To właśnie młodzieżowcy z sulejowskiej drużyny juniorów mieli okazać się wsparciem składu, ważne dla klubu punkty do rankingu przełożą się na wsparcie finansowe z PZPN-u. Głównie młodzieżowcy…
Nasz przeciwnik, drużyna WKS 1957 Wieluń to drużyna trapiona problemami organizacyjnymi, prawdopodobny spadkowicz w tym sezonie. Na mecz w Sulejowie przyjechali z zaledwie dwoma zawodnikami rezerwowymi. Wymagającym rywalem okazali się zaledwie przez chwilę, już przy prowadzeniu Skalnika 2:0, kiedy to głównie nasze błędy a nie ich umiejętności sprawiły odrobinę nerwowości na boisku. Cała reszta spotkania przebiegała pod dyktando gospodarzy, dla których kolejne bramki zdobywali: Adam Kowalczyk w 25 minucie, Jakub Szlaski w 68 minucie oraz kapitan Maciej Witczak w 77 minucie.

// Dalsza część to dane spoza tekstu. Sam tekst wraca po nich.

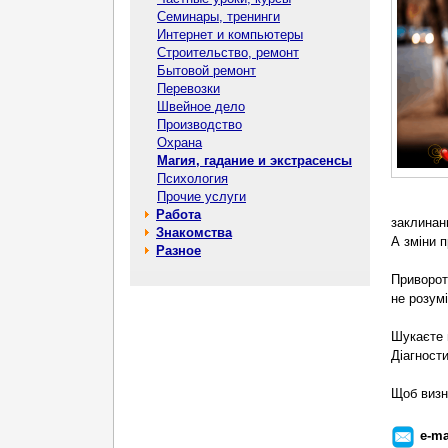
Семинары, тренинги
Интернет и компьютеры
Строительство, ремонт
Бытовой ремонт
Перевозки
Швейное дело
Производство
Охрана
Магия, гадание и экстрасенсы
Психология
Прочие услуги
Работа
заклинан
Знакомства
А зміни 
Разное
Приворот-
не розум
Шукаєте 
Діагност
Щоб визн
e-ma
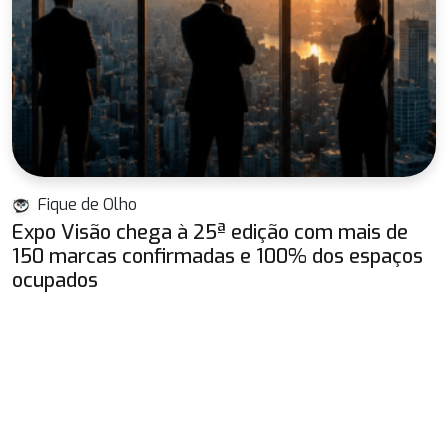
Fique de Olho
Expo Visão chega à 25ª edição com mais de
150 marcas confirmadas e 100% dos espaços
ocupados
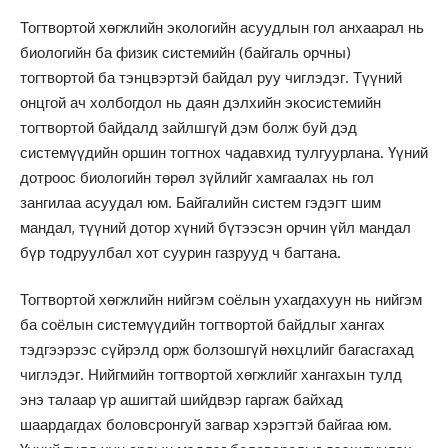
Тогтвортой хөгжлийн экологийн асуудлын гол анхаарал нь
биологийн ба физик системийн (байгаль орчны)
тогтвортой ба тэнцвэртэй байдал руу чиглэдэг. Түүний
онцгой ач холбогдол нь даян дэлхийн экосистемийн
тогтвортой байдалд зайлшгүй дэм болж буй дэд
системүүдийн оршин тогтнох чадавхид тулгуурлана. Үүний
дотроос биологийн төрөл зүйлийг хамгаалах нь гол
зангилаа асуудал юм. Байгалийн систем гэдэгт шим
мандал, түүний дотор хүний бүтээсэн орчин үйл мандал
бүр тодруулбал хот суурин газрууд ч багтана.
Тогтвортой хөгжлийн нийгэм соёлын ухагдахуун нь нийгэм
ба соёлын системүүдийн тогтвортой байдлыг хангах
тэдгээрээс сүйрэлд орж болзошгүй нөхцлийг багасгахад
чиглэдэг. Нийгмийн тогтвортой хөгжлийг хангахын тулд
энэ талаар үр ашигтай шийдвэр гаргаж байхад
шаардагдах боловсронгуй загвар хэрэгтэй байгаа юм.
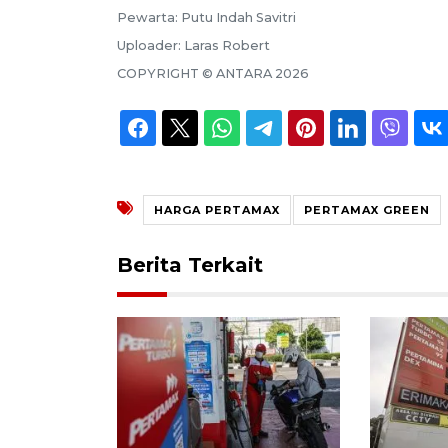
Pewarta:
Putu Indah Savitri
Uploader:
Laras Robert
COPYRIGHT ©
ANTARA
2026
HARGA PERTAMAX
PERTAMAX GREEN
Berita Terkait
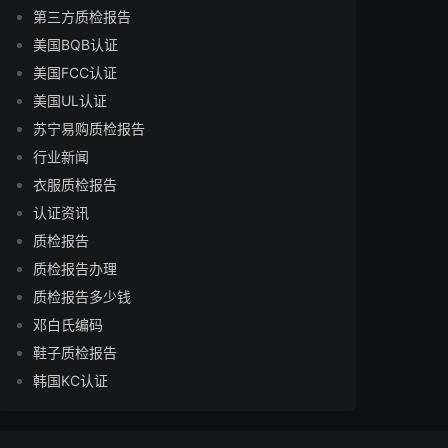
第三方质检报告
美国BQB认证
美国FCC认证
美国UL认证
苏宁易购质检报告
行业新闻
衣服质检报告
认证资讯
质检报告
质检报告办理
质检报告多少钱
邓白氏编码
鞋子质检报告
韩国KC认证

Od tej chwili, między kibicami toczyły się już tylko dyskusje, a temat był jeden: wejdzie czy nie wejdzie. I tak nadeszła historyczna 83 minuta, kiedy na boisku pojawił się debiutant w drużynie prowadzonej przez Pawła Machniewskiego, występujący w drugiej drużynie Skalnika Krystian Malarz. Krystian w dniu debiutu miał 47 lat !!!, na boisko wszedł w podwójnej zmianie, wraz ze swoim synem. Oczywiście w swojej bardzo długiej karierze piłkarskiej, występował na tym szczeblu rozgrywek, jednak u tego trenera pojawił się po raz pierwszy.

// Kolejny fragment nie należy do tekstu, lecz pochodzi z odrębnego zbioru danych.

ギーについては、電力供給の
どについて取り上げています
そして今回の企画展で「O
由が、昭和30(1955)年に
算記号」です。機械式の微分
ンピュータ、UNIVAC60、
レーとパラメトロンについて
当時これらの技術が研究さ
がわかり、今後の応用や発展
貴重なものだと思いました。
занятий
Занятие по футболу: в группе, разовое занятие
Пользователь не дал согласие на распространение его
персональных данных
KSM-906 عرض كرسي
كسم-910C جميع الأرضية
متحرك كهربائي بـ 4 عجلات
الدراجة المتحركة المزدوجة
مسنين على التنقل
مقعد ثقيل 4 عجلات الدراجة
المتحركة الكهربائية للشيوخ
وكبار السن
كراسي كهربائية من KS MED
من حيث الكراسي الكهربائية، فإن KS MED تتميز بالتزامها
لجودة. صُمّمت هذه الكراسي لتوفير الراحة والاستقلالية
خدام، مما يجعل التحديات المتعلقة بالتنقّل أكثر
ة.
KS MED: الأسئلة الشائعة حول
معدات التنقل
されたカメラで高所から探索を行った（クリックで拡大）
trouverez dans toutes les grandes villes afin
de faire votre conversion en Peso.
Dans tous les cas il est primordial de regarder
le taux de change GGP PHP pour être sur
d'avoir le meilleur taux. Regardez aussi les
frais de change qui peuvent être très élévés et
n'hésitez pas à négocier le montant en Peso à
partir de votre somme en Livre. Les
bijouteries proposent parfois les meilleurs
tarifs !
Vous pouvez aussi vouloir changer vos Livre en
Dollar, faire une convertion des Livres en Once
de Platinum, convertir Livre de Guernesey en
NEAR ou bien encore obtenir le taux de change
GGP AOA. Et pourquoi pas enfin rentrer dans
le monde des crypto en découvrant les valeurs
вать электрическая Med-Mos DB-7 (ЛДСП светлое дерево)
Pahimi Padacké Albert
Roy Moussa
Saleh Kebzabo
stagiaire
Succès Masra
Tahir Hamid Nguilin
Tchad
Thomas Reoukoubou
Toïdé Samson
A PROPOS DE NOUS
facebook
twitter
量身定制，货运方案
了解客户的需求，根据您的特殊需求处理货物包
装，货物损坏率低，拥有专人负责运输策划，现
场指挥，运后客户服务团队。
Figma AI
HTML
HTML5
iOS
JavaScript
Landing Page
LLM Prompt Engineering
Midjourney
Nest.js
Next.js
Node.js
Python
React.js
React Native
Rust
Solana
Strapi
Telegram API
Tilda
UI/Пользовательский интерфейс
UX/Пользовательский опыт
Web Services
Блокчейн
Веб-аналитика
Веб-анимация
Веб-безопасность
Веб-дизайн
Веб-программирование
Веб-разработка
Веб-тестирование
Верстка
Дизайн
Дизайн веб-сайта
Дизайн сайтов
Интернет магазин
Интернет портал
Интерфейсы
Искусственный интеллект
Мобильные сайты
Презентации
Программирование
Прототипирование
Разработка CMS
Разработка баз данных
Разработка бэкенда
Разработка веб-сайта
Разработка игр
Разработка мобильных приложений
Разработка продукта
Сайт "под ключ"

Goście znaleźli w końcówce siły na zdobycie honorowej bramki, uczciwie trzeba przyznać że w kilku groźniejszych sytuacjach gości bardzo dobrze zachował się broniący po raz drugi nasz junior, dzięki czemu wyjaśnił te sytuacje na korzyść „Wyrzeźbionych w Skale”.